Continuano gli interrogativi sulla morte del campione argentino. Il racconto del fratello

A cinque giorni dalla scomparsa del grande campione argentino non si placano le polemiche. Dopo le accuse di negligenza e omicidio colposo nei riguardi del medico che seguiva l’ex calciatore, prende ora parola Hugo Maradona, fratello minore del pibe de oro,  a sua volta ex calciatore. Intervistato da Barbara D’Urso durante il suo programma domenicale, Hugo ha raccontato come viveva Diego durante la convalescenza post operatoria. “L’unico che gli stava accanto è mio nipote, che per lui era come un figlio.
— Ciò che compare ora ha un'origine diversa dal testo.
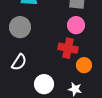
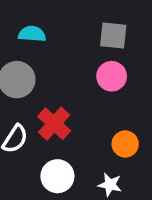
red cross: (68, 48) -> (54, 124), moved, turned 30

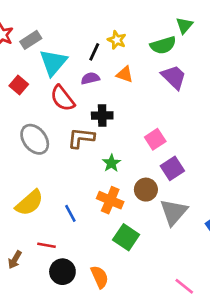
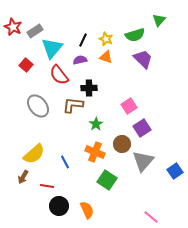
green triangle: (184, 25) -> (159, 20), moved
yellow star: (117, 40) -> (106, 39), moved
brown arrow: (15, 260) -> (23, 177), moved

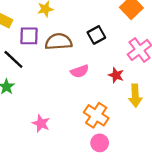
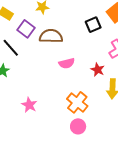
black square: (96, 35) -> (93, 25), moved
purple square: (29, 36) -> (26, 29), turned 30

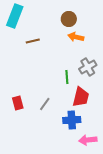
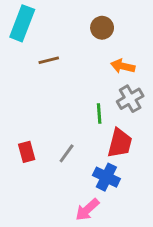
orange arrow: (76, 37) -> (123, 66), moved
blue cross: (72, 120) -> (106, 177), turned 30
pink arrow: (88, 140) -> (87, 210), moved, turned -36

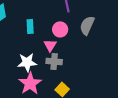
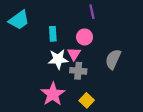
gray semicircle: (87, 25) -> (113, 59), moved
white star: (27, 62) -> (58, 59), moved

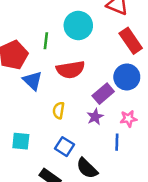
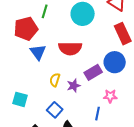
green line: (46, 41) -> (45, 11), moved
purple star: (95, 117) -> (74, 86), moved

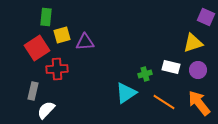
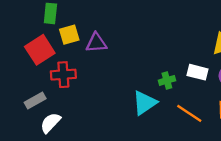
gray rectangle: (33, 91) -> (35, 100), turned 48

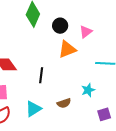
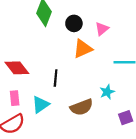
brown semicircle: (64, 103) -> (82, 107), size x1.5
cyan triangle: (33, 109) -> (40, 105), moved

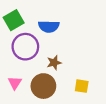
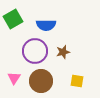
purple circle: (25, 47) -> (35, 51), moved
brown star: (54, 63) -> (63, 52), moved

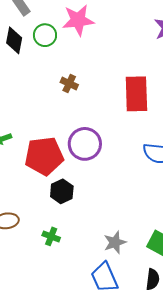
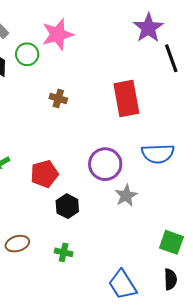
purple circle: (85, 144) -> (105, 164), moved
red pentagon: (44, 156) -> (44, 174), size x0.7
gray star: (115, 242) -> (126, 196), moved

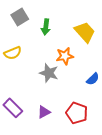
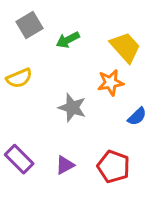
green arrow: (46, 27) -> (68, 40), turned 56
orange star: (65, 56) -> (111, 83), moved

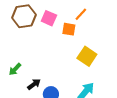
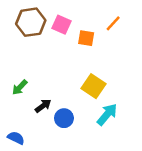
orange line: (81, 14) -> (113, 23), moved
yellow square: (87, 56) -> (94, 86), moved

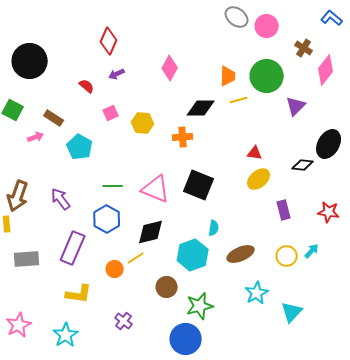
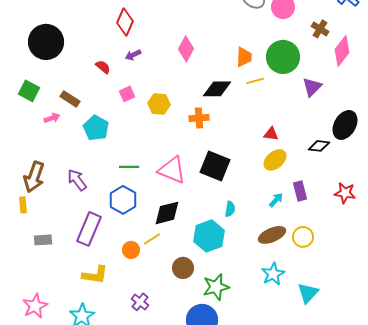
cyan arrow: (312, 251) -> (276, 200), moved
brown ellipse: (241, 254) -> (272, 235), moved
gray rectangle: (27, 259) -> (43, 240), size x0.7

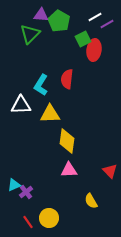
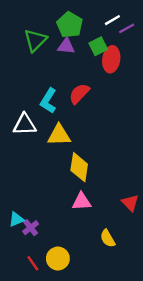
purple triangle: (41, 15) -> (66, 46), moved
red semicircle: (67, 79) -> (79, 94), turned 36

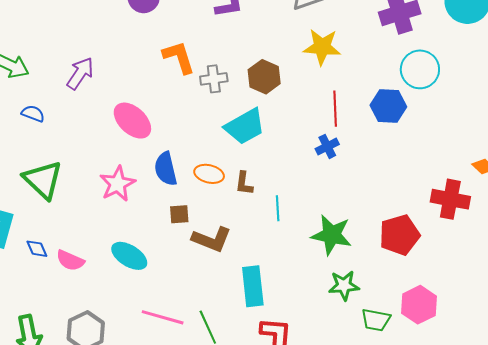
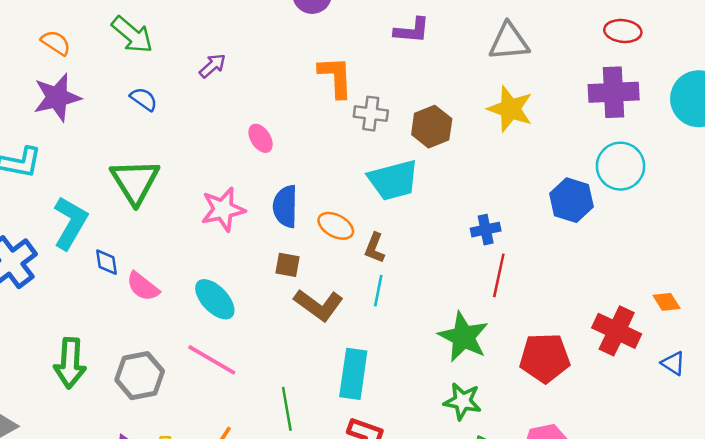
purple arrow: (80, 73) -> (213, 66), size x0.7
red line: (335, 109) -> (499, 275), moved
pink ellipse: (132, 121) -> (261, 138), size x0.6
cyan line: (278, 208) -> (378, 291), moved
pink line: (163, 317) -> (212, 360), moved

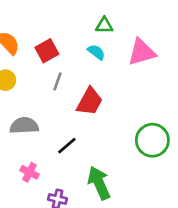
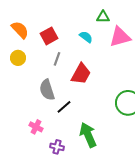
green triangle: (104, 25) -> (103, 17), moved
gray semicircle: (24, 126) -> (47, 90), moved, turned -105

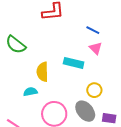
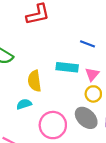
blue line: (93, 30) -> (88, 44), moved
pink triangle: (96, 48) -> (92, 74), moved, turned 32

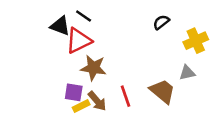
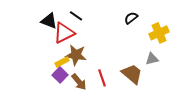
black line: (84, 16) -> (76, 16), moved
purple square: (74, 92) -> (60, 75), turned 35
yellow rectangle: (81, 106) -> (62, 62), moved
Lo affiancavano infermiera e dottore, ma non voleva nessuno in camera. Non so cosa sia successo e mi auguro che non sia stata trascurata la sua vita, o che ci sia stato qualche errore da parte dei medici. Ora ci sono le indagini, ci penseranno gli avvocati e la polizia in Argentina, se è vero quello che stanno dicendo mi fa il doppio del male perché non meritava di esser lasciato solo. Quello che mi sembra strano è che quando hanno chiamato l’ambulanza non è stato detto il nome di mio fratello, né il medico ne l’infermiera hanno fatto il nome di Maradona“. E sulle critiche legate alla condotta di vita del fratello ha preferito glissare: “Mio fratello si è fatto male da solo, mai ad altri. Parlare così di chi non si può difendere non è bello”, ha affermato.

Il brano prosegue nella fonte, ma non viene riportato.